- [Problem] Report every line of the records beneath this task that holds the string "menu".

- [Dataset records]
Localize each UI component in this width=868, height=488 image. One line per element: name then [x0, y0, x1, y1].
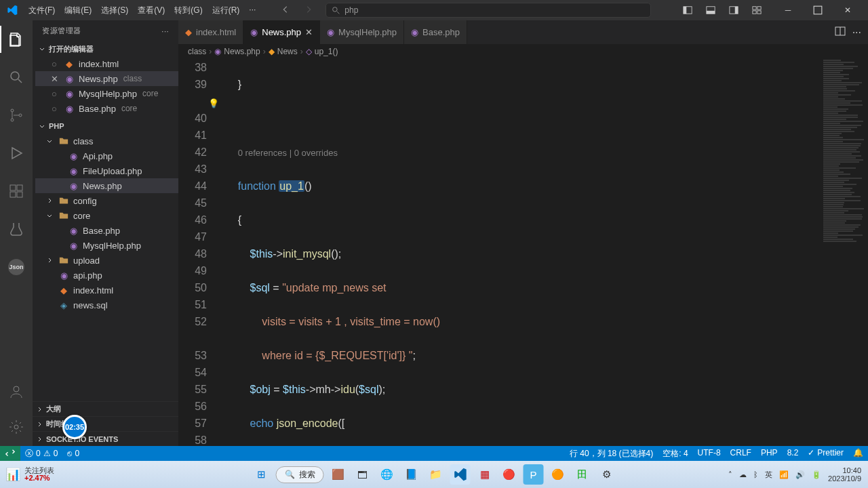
svg-point-13	[11, 109, 14, 112]
activity-testing[interactable]	[0, 216, 33, 243]
open-editor-item[interactable]: ○◉Base.phpcore	[35, 101, 178, 116]
tray-battery-icon[interactable]: 🔋	[812, 470, 821, 479]
window-minimize[interactable]: ─	[773, 0, 803, 20]
open-editors-header[interactable]: 打开的编辑器	[35, 41, 178, 56]
tab-index-html[interactable]: ◆index.html	[178, 20, 243, 44]
tree-file[interactable]: ◈news.sql	[35, 298, 178, 312]
tray-bluetooth-icon[interactable]: ᛒ	[753, 470, 758, 479]
outline-section[interactable]: 大纲	[33, 401, 178, 416]
status-problems[interactable]: ⓧ0⚠0	[20, 446, 62, 461]
open-editor-item[interactable]: ✕◉News.phpclass	[35, 71, 178, 86]
timeline-section[interactable]: 时间线	[33, 416, 178, 431]
tree-file[interactable]: ◉FileUpload.php	[35, 163, 178, 178]
tray-onedrive-icon[interactable]: ☁	[739, 470, 747, 479]
nav-forward[interactable]	[304, 5, 313, 16]
remote-indicator[interactable]	[0, 446, 20, 461]
taskbar-app[interactable]: 🟫	[328, 464, 349, 485]
socketio-section[interactable]: SOCKET.IO EVENTS	[33, 431, 178, 446]
activity-settings[interactable]	[0, 413, 33, 441]
split-editor-icon[interactable]	[835, 26, 846, 39]
taskbar-files[interactable]: 📁	[426, 464, 446, 485]
layout-sidebar-left-icon[interactable]	[681, 5, 694, 15]
taskbar-chrome[interactable]: 🔴	[499, 464, 519, 485]
tree-file[interactable]: ◉MysqlHelp.php	[35, 238, 178, 253]
status-prettier[interactable]: ✓ Prettier	[803, 448, 848, 458]
activity-account[interactable]	[0, 378, 33, 405]
taskbar-app[interactable]: ⚙	[597, 464, 617, 485]
status-ports[interactable]: ⎋0	[62, 446, 84, 461]
activity-explorer[interactable]	[0, 26, 33, 53]
activity-search[interactable]	[0, 64, 33, 91]
tray-chevron[interactable]: ˄	[728, 470, 732, 479]
layout-sidebar-right-icon[interactable]	[727, 5, 741, 15]
timer-overlay[interactable]: 02:35	[62, 415, 87, 439]
tree-file[interactable]: ◉Api.php	[35, 148, 178, 163]
tray-ime[interactable]: 英	[765, 470, 772, 480]
explorer-sidebar: 资源管理器 ··· 打开的编辑器 ○◆index.html ✕◉News.php…	[33, 20, 178, 446]
tab-mysqlhelp-php[interactable]: ◉MysqlHelp.php	[320, 20, 404, 44]
menu-file[interactable]: 文件(F)	[24, 5, 60, 16]
close-icon[interactable]: ✕	[49, 74, 60, 84]
chevron-right-icon	[35, 405, 43, 413]
minimap[interactable]: document.write(Array.from({length:90},()…	[821, 59, 868, 446]
taskbar-app[interactable]: 🟠	[548, 464, 568, 485]
status-bar: ⓧ0⚠0 ⎋0 行 40，列 18 (已选择4) 空格: 4 UTF-8 CRL…	[0, 446, 868, 461]
tree-file[interactable]: ◉News.php	[35, 178, 178, 193]
window-close[interactable]: ✕	[833, 0, 863, 20]
status-encoding[interactable]: UTF-8	[693, 448, 726, 458]
breadcrumbs[interactable]: class› ◉News.php› ◆News› ◇up_1()	[178, 44, 868, 59]
open-editor-item[interactable]: ○◆index.html	[35, 56, 178, 71]
tree-file[interactable]: ◆index.html	[35, 283, 178, 298]
close-icon[interactable]: ✕	[305, 27, 313, 37]
status-notifications[interactable]: 🔔	[848, 448, 868, 458]
status-eol[interactable]: CRLF	[726, 448, 756, 458]
tree-folder[interactable]: upload	[35, 253, 178, 268]
menu-select[interactable]: 选择(S)	[96, 5, 133, 16]
status-language[interactable]: PHP	[756, 448, 783, 458]
more-icon[interactable]: ···	[161, 27, 169, 35]
taskbar-app[interactable]: 田	[572, 464, 593, 485]
menu-goto[interactable]: 转到(G)	[170, 5, 207, 16]
menu-run[interactable]: 运行(R)	[208, 5, 245, 16]
open-editor-item[interactable]: ○◉MysqlHelp.phpcore	[35, 86, 178, 101]
activity-json[interactable]: Json	[0, 253, 33, 281]
status-indent[interactable]: 空格: 4	[658, 448, 692, 460]
menu-view[interactable]: 查看(V)	[133, 5, 170, 16]
nav-back[interactable]	[281, 5, 290, 16]
tray-wifi-icon[interactable]: 📶	[779, 470, 789, 479]
taskbar-app[interactable]: P	[524, 464, 544, 485]
taskbar-app[interactable]: 🗔	[353, 464, 373, 485]
taskbar-app[interactable]: ▦	[475, 464, 495, 485]
activity-scm[interactable]	[0, 102, 33, 129]
tree-file[interactable]: ◉Base.php	[35, 223, 178, 238]
menu-more[interactable]: ···	[244, 5, 260, 16]
taskbar-vscode[interactable]	[450, 464, 471, 485]
tab-news-php[interactable]: ◉News.php✕	[243, 20, 320, 44]
stock-widget[interactable]: 关注列表 +2.47%	[24, 467, 54, 482]
window-maximize[interactable]	[803, 0, 833, 20]
status-cursor[interactable]: 行 40，列 18 (已选择4)	[565, 448, 658, 460]
svg-rect-16	[10, 185, 16, 190]
taskbar-app[interactable]: 📘	[401, 464, 422, 485]
layout-customize-icon[interactable]	[750, 5, 764, 15]
code-editor[interactable]: 💡 38394041424344454647484950515253545556…	[178, 59, 868, 446]
more-icon[interactable]: ···	[852, 26, 861, 39]
tree-folder[interactable]: config	[35, 193, 178, 208]
start-button[interactable]: ⊞	[252, 464, 272, 485]
activity-extensions[interactable]	[0, 178, 33, 205]
tray-volume-icon[interactable]: 🔊	[795, 470, 805, 479]
menu-edit[interactable]: 编辑(E)	[60, 5, 96, 16]
project-header[interactable]: PHP	[35, 119, 178, 134]
command-center[interactable]: php	[326, 3, 651, 18]
taskbar-edge[interactable]: 🌐	[377, 464, 397, 485]
taskbar-search[interactable]: 🔍搜索	[276, 466, 324, 483]
stock-icon[interactable]: 📊	[5, 467, 20, 482]
layout-panel-icon[interactable]	[704, 5, 717, 15]
tree-folder[interactable]: class	[35, 134, 178, 148]
status-php-version[interactable]: 8.2	[783, 448, 804, 458]
tab-base-php[interactable]: ◉Base.php	[404, 20, 467, 44]
tray-clock[interactable]: 10:40 2023/10/9	[828, 466, 861, 483]
tree-file[interactable]: ◉api.php	[35, 268, 178, 283]
activity-debug[interactable]	[0, 140, 33, 167]
tree-folder[interactable]: core	[35, 208, 178, 223]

- [Problem solution]
menu-file[interactable]: 文件(F)	[24, 5, 60, 16]
menu-select[interactable]: 选择(S)	[96, 5, 133, 16]
menu-goto[interactable]: 转到(G)	[170, 5, 207, 16]
menu-run[interactable]: 运行(R)	[208, 5, 245, 16]
menu-view[interactable]: 查看(V)	[133, 5, 170, 16]
menu-more[interactable]: ···	[244, 5, 260, 16]
menu-edit[interactable]: 编辑(E)	[60, 5, 96, 16]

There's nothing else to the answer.